There is a lot of chatter coming out of Washington these days about various stimulus and other social programs. There has been substantial talk and some action regarding the size, scope and availability of student loans. There is a strong likelihood that those student loan programs will be expanded in the near future. As bankruptcy practitioners know those student loans are not dis-chargeable in a bankruptcy proceeding under Section 523 of the Code except in instances of undue hardship. Rule 7001 requires a debtor to bring an adversary proceeding and that the Bankruptcy Court make a fact finding of that condition for there to be an exception to the non- discharge-ability of the of the student loan debt. That limitation might also be under Congressional attack. A current case before the Supreme Court might spur further action one way or the other.
Espinosa v. United Student Aid Funds, a Ninth Circuit case at 553 Fed. 3rd. 1193 (9th Cir. 2008) brings some of these issues to the fore. There a debtor didn’t follow the rule and file an adversary seeking a declaration of undue hardship but rather simply put into the Chapter 13 plan that the debt would be paid a set amount and that any amount over that would be dischargeable. There was no objection to the creditor’s claim and the creditor made no objection to the plan. A few years later as a result of collection efforts the issue was brought back to the court by the debtor. The court ruled that finality of the original order of confirmation in spite of the illegal provision in it trumped the due process arguments of Student Aid. The District Court reversed and then the Ninth Circuit upheld the original ruling of the Bankruptcy Court and now the case pends before the Supreme Court. If you are having a hard time understanding the process, you may consider hiring bankruptcy attorney san diego.

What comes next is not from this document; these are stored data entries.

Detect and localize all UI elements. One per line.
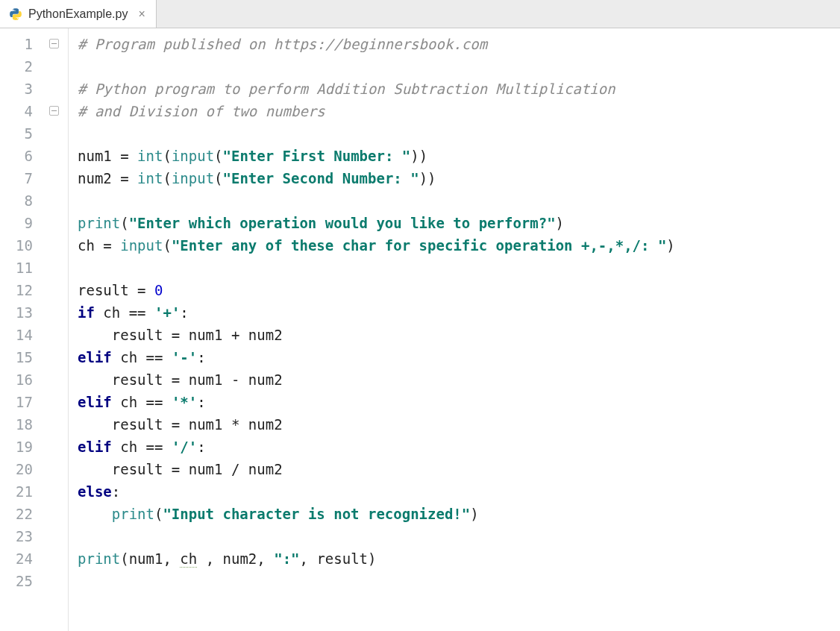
line-number: 20 [0,458,43,480]
code-token: ) [666,237,674,254]
code-line[interactable]: else: [78,480,840,503]
code-token: : [197,394,205,410]
code-token: num1 [180,416,231,433]
fold-row [43,212,68,234]
code-token: 0 [154,282,163,298]
code-token: elif [78,439,112,455]
line-number: 8 [0,189,43,212]
line-number: 19 [0,436,43,458]
code-line[interactable]: print("Input character is not recognized… [78,503,840,525]
code-line[interactable] [78,570,840,592]
fold-row [43,257,68,279]
code-line[interactable]: elif ch == '*': [78,391,840,413]
code-line[interactable] [78,257,840,279]
code-token: num2 [239,416,282,433]
code-token [163,349,171,365]
line-number: 7 [0,167,43,189]
fold-toggle-icon[interactable] [49,106,59,116]
line-number-gutter: 1234567891011121314151617181920212223242… [0,28,43,631]
code-line[interactable]: num1 = int(input("Enter First Number: ")… [78,145,840,167]
code-token: if [78,304,95,321]
code-line[interactable]: # and Division of two numbers [78,100,840,122]
code-line[interactable]: num2 = int(input("Enter Second Number: "… [78,167,840,189]
code-token: "Enter any of these char for specific op… [172,237,666,254]
code-token: , [257,550,274,567]
code-token: num2 [223,550,257,567]
fold-row [43,145,68,167]
fold-row [43,279,68,301]
line-number: 1 [0,33,43,55]
code-token: input [172,170,214,186]
code-token: '-' [172,349,197,365]
code-line[interactable]: result = num1 + num2 [78,324,840,346]
code-token: ) [470,506,478,522]
code-line[interactable]: result = num1 / num2 [78,458,840,480]
code-line[interactable]: # Program published on https://beginners… [78,33,840,55]
code-token: result [78,282,137,298]
code-token: = [103,237,111,254]
code-token: ":" [274,550,299,567]
code-token: print [78,550,120,567]
code-line[interactable]: ch = input("Enter any of these char for … [78,234,840,257]
fold-row [43,368,68,391]
code-token: result [78,461,172,477]
code-token: / [231,461,239,477]
tab-filename: PythonExample.py [28,7,128,21]
code-token: - [231,371,239,388]
code-token: * [231,416,239,433]
fold-row [43,525,68,547]
fold-toggle-icon[interactable] [49,39,59,48]
code-line[interactable]: result = num1 * num2 [78,413,840,436]
code-token: int [137,148,163,164]
tab-bar: PythonExample.py × [0,0,840,28]
code-token: input [172,148,214,164]
line-number: 24 [0,547,43,570]
code-line[interactable]: if ch == '+': [78,301,840,324]
code-token: = [120,148,128,164]
code-token: )) [419,170,436,186]
code-token: == [146,439,163,455]
code-token: ch [78,237,103,254]
code-line[interactable] [78,55,840,78]
code-area[interactable]: # Program published on https://beginners… [69,28,840,631]
fold-row [43,436,68,458]
fold-row [43,122,68,145]
code-token [129,148,137,164]
fold-row [43,570,68,592]
code-token [146,282,154,298]
code-token: == [146,349,163,365]
code-token: ( [214,170,222,186]
line-number: 6 [0,145,43,167]
code-token: print [78,215,120,231]
line-number: 4 [0,100,43,122]
code-line[interactable]: print("Enter which operation would you l… [78,212,840,234]
code-token: = [120,170,128,186]
code-token: : [180,304,188,321]
code-token: result [316,550,368,567]
code-token: else [78,483,112,500]
code-line[interactable]: result = 0 [78,279,840,301]
code-line[interactable] [78,122,840,145]
code-token: input [120,237,163,254]
code-token [163,394,171,410]
line-number: 16 [0,368,43,391]
code-token: = [137,282,145,298]
code-token: ( [163,170,171,186]
code-line[interactable]: print(num1, ch , num2, ":", result) [78,547,840,570]
code-line[interactable]: elif ch == '-': [78,346,840,368]
code-line[interactable]: result = num1 - num2 [78,368,840,391]
code-token: ( [154,506,163,522]
file-tab[interactable]: PythonExample.py × [0,0,157,28]
close-tab-icon[interactable]: × [138,7,145,21]
code-token: ( [120,550,128,567]
line-number: 5 [0,122,43,145]
code-line[interactable] [78,189,840,212]
code-token: ch [180,550,197,568]
code-line[interactable]: # Python program to perform Addition Sub… [78,78,840,100]
code-token: ch [95,304,129,321]
line-number: 11 [0,257,43,279]
code-token: : [197,439,205,455]
code-line[interactable] [78,525,840,547]
code-token: print [112,506,154,522]
code-line[interactable]: elif ch == '/': [78,436,840,458]
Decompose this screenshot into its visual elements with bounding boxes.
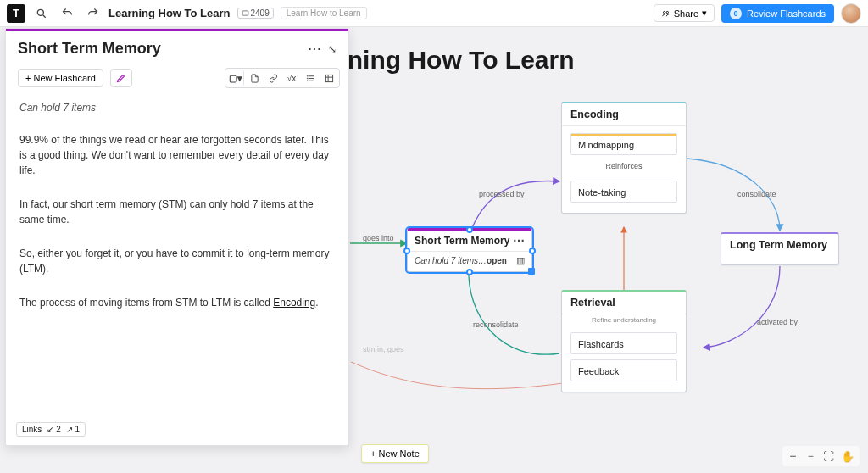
- node-long-term-memory[interactable]: Long Term Memory: [721, 232, 839, 265]
- node-retrieval[interactable]: Retrieval Refine understanding Flashcard…: [561, 290, 687, 392]
- svg-point-16: [307, 80, 308, 81]
- note-paragraph: In fact, our short term memory (STM) can…: [19, 197, 335, 227]
- insert-list-icon[interactable]: [302, 70, 319, 86]
- note-title[interactable]: Short Term Memory: [18, 40, 161, 58]
- resize-handle-bottom[interactable]: [466, 269, 473, 275]
- chevron-down-icon: ▾: [702, 8, 707, 19]
- image-icon[interactable]: ▥: [516, 255, 525, 266]
- svg-text:activated by: activated by: [757, 318, 798, 326]
- topbar: T Learning How To Learn 2409 Learn How t…: [0, 0, 868, 27]
- fit-screen-icon[interactable]: ⛶: [823, 450, 834, 463]
- node-stm-title: Short Term Memory: [415, 235, 509, 247]
- svg-text:stm in, goes: stm in, goes: [363, 345, 404, 353]
- review-count-badge: 0: [730, 8, 742, 19]
- zoom-controls: ＋ － ⛶ ✋: [782, 446, 860, 466]
- insert-toolbar: ▢▾ √x: [225, 68, 340, 88]
- svg-text:goes into: goes into: [363, 234, 394, 242]
- insert-link-icon[interactable]: [264, 70, 281, 86]
- svg-text:reconsolidate: reconsolidate: [473, 320, 519, 329]
- note-paragraph: The process of moving items from STM to …: [19, 295, 335, 310]
- node-encoding-sub-notetaking[interactable]: Note-taking: [570, 181, 677, 203]
- links-chip[interactable]: Links ↙ 2 ↗ 1: [16, 422, 86, 437]
- svg-point-4: [666, 11, 668, 13]
- insert-file-icon[interactable]: [246, 70, 263, 86]
- svg-point-0: [37, 9, 43, 15]
- svg-point-14: [307, 75, 308, 76]
- zoom-out-icon[interactable]: －: [805, 448, 816, 464]
- node-stm-preview: Can hold 7 items…open: [415, 256, 507, 265]
- doc-title[interactable]: Learning How To Learn: [108, 7, 231, 19]
- zoom-in-icon[interactable]: ＋: [787, 448, 798, 464]
- svg-text:processed by: processed by: [479, 190, 525, 198]
- node-ltm-title: Long Term Memory: [721, 234, 838, 256]
- breadcrumb-chip[interactable]: Learn How to Learn: [281, 7, 367, 19]
- svg-rect-2: [242, 11, 248, 15]
- redo-icon[interactable]: [83, 4, 102, 23]
- node-encoding-sub-mindmapping[interactable]: Mindmapping: [570, 133, 677, 155]
- insert-equation-icon[interactable]: √x: [283, 70, 300, 86]
- share-button[interactable]: Share▾: [654, 4, 715, 22]
- note-menu-icon[interactable]: ⋯: [308, 41, 321, 57]
- new-note-button[interactable]: + New Note: [361, 444, 429, 463]
- note-editor-panel: Short Term Memory ⋯ ⤡ + New Flashcard ▢▾…: [5, 28, 349, 446]
- links-incoming: ↙ 2: [47, 425, 60, 434]
- resize-handle-corner[interactable]: [528, 268, 535, 275]
- node-retrieval-sub-feedback[interactable]: Feedback: [570, 359, 677, 381]
- edge-label-reinforces: Reinforces: [562, 159, 686, 174]
- search-icon[interactable]: [32, 4, 51, 23]
- node-encoding[interactable]: Encoding Mindmapping Reinforces Note-tak…: [561, 102, 687, 214]
- node-encoding-title: Encoding: [562, 103, 686, 126]
- svg-point-15: [307, 78, 308, 79]
- resize-handle-right[interactable]: [529, 248, 536, 254]
- node-retrieval-sub-flashcards[interactable]: Flashcards: [570, 332, 677, 354]
- encoding-link[interactable]: Encoding: [273, 297, 315, 309]
- add-block-icon[interactable]: ▢▾: [227, 70, 244, 86]
- note-paragraph: 99.9% of the things we read or hear are …: [19, 132, 335, 178]
- word-count-badge: 2409: [237, 8, 274, 19]
- new-flashcard-button[interactable]: + New Flashcard: [18, 69, 103, 87]
- review-flashcards-button[interactable]: 0Review Flashcards: [721, 4, 834, 23]
- node-short-term-memory[interactable]: Short Term Memory⋯ Can hold 7 items…open…: [407, 228, 532, 272]
- pan-hand-icon[interactable]: ✋: [841, 450, 854, 463]
- note-body[interactable]: Can hold 7 items 99.9% of the things we …: [6, 97, 348, 416]
- svg-text:consolidate: consolidate: [737, 190, 776, 198]
- svg-rect-17: [326, 75, 332, 81]
- node-menu-icon[interactable]: ⋯: [513, 238, 525, 244]
- highlight-color-icon[interactable]: [110, 69, 132, 87]
- node-retrieval-title: Retrieval: [562, 292, 686, 314]
- note-lead: Can hold 7 items: [19, 100, 335, 115]
- avatar[interactable]: [841, 3, 861, 24]
- editor-toolbar: + New Flashcard ▢▾ √x: [6, 64, 348, 97]
- edge-label-refine: Refine understanding: [562, 314, 686, 326]
- collapse-panel-icon[interactable]: ⤡: [328, 43, 337, 55]
- undo-icon[interactable]: [58, 4, 76, 23]
- links-outgoing: ↗ 1: [66, 425, 80, 434]
- svg-point-3: [663, 11, 665, 13]
- resize-handle-left[interactable]: [403, 248, 410, 254]
- app-logo[interactable]: T: [7, 4, 25, 23]
- resize-handle-top[interactable]: [466, 226, 473, 233]
- svg-line-1: [43, 14, 46, 17]
- note-paragraph: So, either you forget it, or you have to…: [19, 246, 335, 276]
- insert-table-icon[interactable]: [320, 70, 337, 86]
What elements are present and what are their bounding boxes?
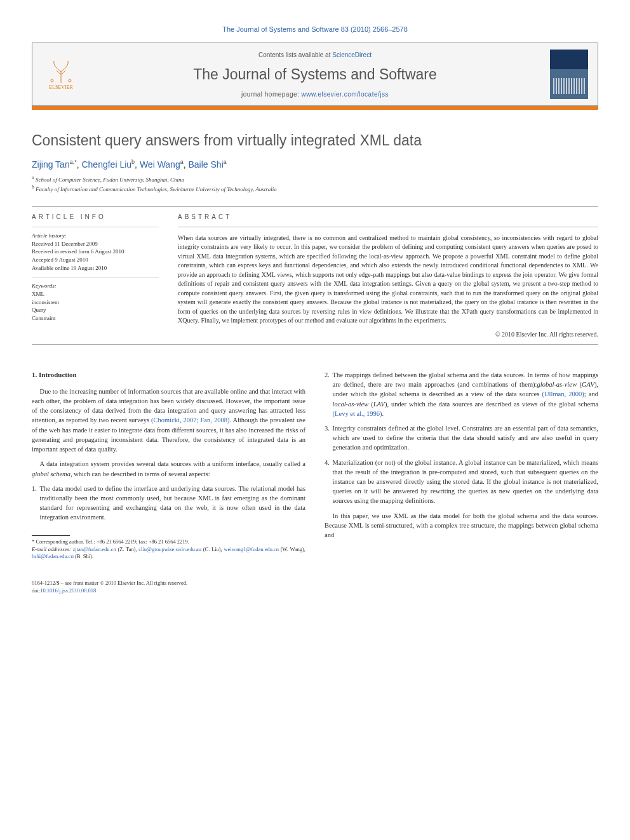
contents-available-line: Contents lists available at ScienceDirec… <box>80 51 550 58</box>
journal-title: The Journal of Systems and Software <box>80 66 550 83</box>
body-paragraph: In this paper, we use XML as the data mo… <box>325 511 598 540</box>
homepage-prefix: journal homepage: <box>241 91 302 98</box>
list-item: 1.The data model used to define the inte… <box>32 484 305 523</box>
front-matter-line: 0164-1212/$ – see front matter © 2010 El… <box>32 580 598 587</box>
emphasis: LAV <box>373 401 385 408</box>
abstract-block: abstract When data sources are virtually… <box>178 213 598 338</box>
journal-cover-thumbnail <box>550 50 588 99</box>
author-list: Zijing Tana,*, Chengfei Liub, Wei Wanga,… <box>32 159 598 170</box>
author-link[interactable]: Wei Wang <box>140 159 180 170</box>
history-line: Received in revised form 6 August 2010 <box>32 248 159 256</box>
journal-header-box: ELSEVIER Contents lists available at Sci… <box>32 43 598 106</box>
svg-point-0 <box>51 79 53 82</box>
keyword: Query <box>32 306 159 314</box>
list-item: 3.Integrity constraints defined at the g… <box>325 423 598 453</box>
sciencedirect-link[interactable]: ScienceDirect <box>332 51 372 58</box>
keywords-heading: Keywords: <box>32 283 159 289</box>
abstract-copyright: © 2010 Elsevier Inc. All rights reserved… <box>178 331 598 338</box>
elsevier-label: ELSEVIER <box>49 84 73 90</box>
author-link[interactable]: Baile Shi <box>189 159 224 170</box>
body-paragraph: Due to the increasing number of informat… <box>32 387 305 455</box>
article-info-block: article info Article history: Received 1… <box>32 213 159 338</box>
keyword: XML <box>32 290 159 298</box>
citation-link[interactable]: (Levy et al., 1996) <box>333 410 382 417</box>
author-affil-sup: a,* <box>70 159 77 165</box>
running-head: The Journal of Systems and Software 83 (… <box>32 25 598 33</box>
list-item: 4.Materialization (or not) of the global… <box>325 458 598 506</box>
history-line: Accepted 9 August 2010 <box>32 256 159 264</box>
corresponding-author-note: * Corresponding author. Tel.: +86 21 656… <box>32 538 305 546</box>
homepage-link[interactable]: www.elsevier.com/locate/jss <box>302 91 389 98</box>
list-item: 2.The mappings defined between the globa… <box>325 370 598 418</box>
keyword: Constraint <box>32 314 159 323</box>
citation-link[interactable]: (Chomicki, 2007; Fan, 2008) <box>151 417 229 423</box>
email-link[interactable]: zjtan@fudan.edu.cn <box>73 546 116 552</box>
email-link[interactable]: bshi@fudan.edu.cn <box>32 553 74 559</box>
emphasis: global schema <box>32 470 70 477</box>
affiliation-line: a School of Computer Science, Fudan Univ… <box>32 175 598 184</box>
affiliations: a School of Computer Science, Fudan Univ… <box>32 175 598 194</box>
separator-rule <box>32 344 598 345</box>
email-addresses: E-mail addresses: zjtan@fudan.edu.cn (Z.… <box>32 546 305 561</box>
author-link[interactable]: Chengfei Liu <box>81 159 131 170</box>
svg-point-1 <box>69 79 71 82</box>
emphasis: global-as-view <box>537 381 577 388</box>
citation-link[interactable]: (Ullman, 2000) <box>542 390 584 397</box>
bottom-metadata: 0164-1212/$ – see front matter © 2010 El… <box>32 580 598 595</box>
history-heading: Article history: <box>32 232 159 239</box>
homepage-line: journal homepage: www.elsevier.com/locat… <box>80 91 550 98</box>
emphasis: local-as-view <box>333 401 369 408</box>
section-heading: 1. Introduction <box>32 370 305 380</box>
elsevier-logo: ELSEVIER <box>42 54 80 95</box>
separator-rule <box>32 206 598 207</box>
footnote-rule <box>32 535 70 536</box>
contents-prefix: Contents lists available at <box>258 51 332 58</box>
doi-link[interactable]: 10.1016/j.jss.2010.08.018 <box>40 587 96 594</box>
history-line: Available online 19 August 2010 <box>32 264 159 272</box>
article-title: Consistent query answers from virtually … <box>32 132 598 149</box>
abstract-heading: abstract <box>178 213 598 220</box>
affiliation-line: b Faculty of Information and Communicati… <box>32 184 598 194</box>
body-paragraph: A data integration system provides sever… <box>32 459 305 478</box>
keyword: inconsistent <box>32 298 159 307</box>
email-link[interactable]: weiwang1@fudan.edu.cn <box>224 546 279 552</box>
author-affil-sup: a <box>224 159 227 165</box>
header-accent-rule <box>32 106 598 110</box>
doi-line: doi:10.1016/j.jss.2010.08.018 <box>32 587 598 595</box>
history-line: Received 11 December 2009 <box>32 240 159 248</box>
footnotes: * Corresponding author. Tel.: +86 21 656… <box>32 538 305 561</box>
author-link[interactable]: Zijing Tan <box>32 159 70 170</box>
email-link[interactable]: cliu@groupwise.swin.edu.au <box>138 546 201 552</box>
article-info-heading: article info <box>32 213 159 220</box>
abstract-text: When data sources are virtually integrat… <box>178 234 598 326</box>
elsevier-tree-icon <box>48 59 74 84</box>
emphasis: GAV <box>582 381 594 388</box>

The creditor argues that its due process rights require the debtor to have followed the rules and filed and adversary because that are the requirements of the Rules and the Code. The debtor argues that they had actual notice because of the provisions of the Plan and their failure to object and that to allow changes to final orders after appeal times have expired would wreak havoc due to uncertainty of the effectiveness of orders or judgments. As usual the Ninth Circuit is on the cutting edge of liberal positions. The creditor further argues that when the Rules and the Code specify particular procedures they are entitled to them and that they understandably don’t need to pay attention to matters outside those parameters–why should the look at the Plan since there was no objection to their claim and no adversary was file?
If the Supreme Court rules for the creditor will the Democratically controlled Congress make amendments to overrule that decision? If the Court affirms the Ninth Circuit will that open the floodgates for all manner of trickery in Plans under Chapter 11, 12 or 13 with attempts to sneak through provisions that clearly don’t comply with the Code or Rules; this in spite of the requirements for Plan drafting that all Plans must comply with the Code and Rules.